What you should do:
Would you set down every line of the data below exactly as it reads?

(Collected data entries)

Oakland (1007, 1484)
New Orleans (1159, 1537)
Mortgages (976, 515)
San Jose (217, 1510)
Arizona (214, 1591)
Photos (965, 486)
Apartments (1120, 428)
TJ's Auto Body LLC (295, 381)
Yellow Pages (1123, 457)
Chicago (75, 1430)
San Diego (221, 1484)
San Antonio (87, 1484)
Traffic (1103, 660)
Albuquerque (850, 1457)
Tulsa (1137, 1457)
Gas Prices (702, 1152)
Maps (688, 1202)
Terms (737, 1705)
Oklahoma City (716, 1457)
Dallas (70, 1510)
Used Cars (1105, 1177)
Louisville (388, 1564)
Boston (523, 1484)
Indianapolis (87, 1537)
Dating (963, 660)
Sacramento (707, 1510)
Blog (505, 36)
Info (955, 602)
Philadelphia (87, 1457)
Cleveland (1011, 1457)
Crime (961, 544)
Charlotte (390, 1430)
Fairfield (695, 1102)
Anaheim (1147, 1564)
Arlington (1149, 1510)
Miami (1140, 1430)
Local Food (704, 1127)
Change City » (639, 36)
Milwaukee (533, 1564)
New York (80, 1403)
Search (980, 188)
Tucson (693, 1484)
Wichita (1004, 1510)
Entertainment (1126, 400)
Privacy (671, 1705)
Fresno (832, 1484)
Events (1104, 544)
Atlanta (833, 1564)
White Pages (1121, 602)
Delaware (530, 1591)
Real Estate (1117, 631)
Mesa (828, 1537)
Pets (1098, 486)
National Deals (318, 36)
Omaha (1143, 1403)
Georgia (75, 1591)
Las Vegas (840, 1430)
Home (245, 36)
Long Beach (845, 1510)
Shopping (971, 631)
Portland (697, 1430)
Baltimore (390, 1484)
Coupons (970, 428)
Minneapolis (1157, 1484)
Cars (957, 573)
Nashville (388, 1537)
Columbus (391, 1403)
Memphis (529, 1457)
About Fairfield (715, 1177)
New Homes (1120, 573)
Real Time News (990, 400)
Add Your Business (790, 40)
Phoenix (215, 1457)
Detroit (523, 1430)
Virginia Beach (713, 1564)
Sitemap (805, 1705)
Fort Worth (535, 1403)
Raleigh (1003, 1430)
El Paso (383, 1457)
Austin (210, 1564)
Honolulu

Task response:
Oakland (1007, 1484)
New Orleans (1159, 1537)
Mortgages (976, 515)
San Jose (217, 1510)
Arizona (214, 1591)
Photos (965, 486)
Apartments (1120, 428)
TJ's Auto Body LLC (295, 381)
Yellow Pages (1123, 457)
Chicago (75, 1430)
San Diego (221, 1484)
San Antonio (87, 1484)
Traffic (1103, 660)
Albuquerque (850, 1457)
Tulsa (1137, 1457)
Gas Prices (702, 1152)
Maps (688, 1202)
Terms (737, 1705)
Oklahoma City (716, 1457)
Dallas (70, 1510)
Used Cars (1105, 1177)
Louisville (388, 1564)
Boston (523, 1484)
Indianapolis (87, 1537)
Dating (963, 660)
Sacramento (707, 1510)
Blog (505, 36)
Info (955, 602)
Philadelphia (87, 1457)
Cleveland (1011, 1457)
Crime (961, 544)
Charlotte (390, 1430)
Fairfield (695, 1102)
Anaheim (1147, 1564)
Arlington (1149, 1510)
Miami (1140, 1430)
Local Food (704, 1127)
Change City » (639, 36)
Milwaukee (533, 1564)
New York (80, 1403)
Search (980, 188)
Tucson (693, 1484)
Wichita (1004, 1510)
Entertainment (1126, 400)
Privacy (671, 1705)
Fresno (832, 1484)
Events (1104, 544)
Atlanta (833, 1564)
White Pages (1121, 602)
Delaware (530, 1591)
Real Estate (1117, 631)
Mesa (828, 1537)
Pets (1098, 486)
National Deals (318, 36)
Omaha (1143, 1403)
Georgia (75, 1591)
Las Vegas (840, 1430)
Home (245, 36)
Long Beach (845, 1510)
Shopping (971, 631)
Portland (697, 1430)
Baltimore (390, 1484)
Coupons (970, 428)
Minneapolis (1157, 1484)
Cars (957, 573)
Nashville (388, 1537)
Columbus (391, 1403)
Memphis (529, 1457)
About Fairfield (715, 1177)
New Homes (1120, 573)
Real Time News (990, 400)
Add Your Business (790, 40)
Phoenix (215, 1457)
Detroit (523, 1430)
Virginia Beach (713, 1564)
Sitemap (805, 1705)
Fort Worth (535, 1403)
Raleigh (1003, 1430)
El Paso (383, 1457)
Austin (210, 1564)
Honolulu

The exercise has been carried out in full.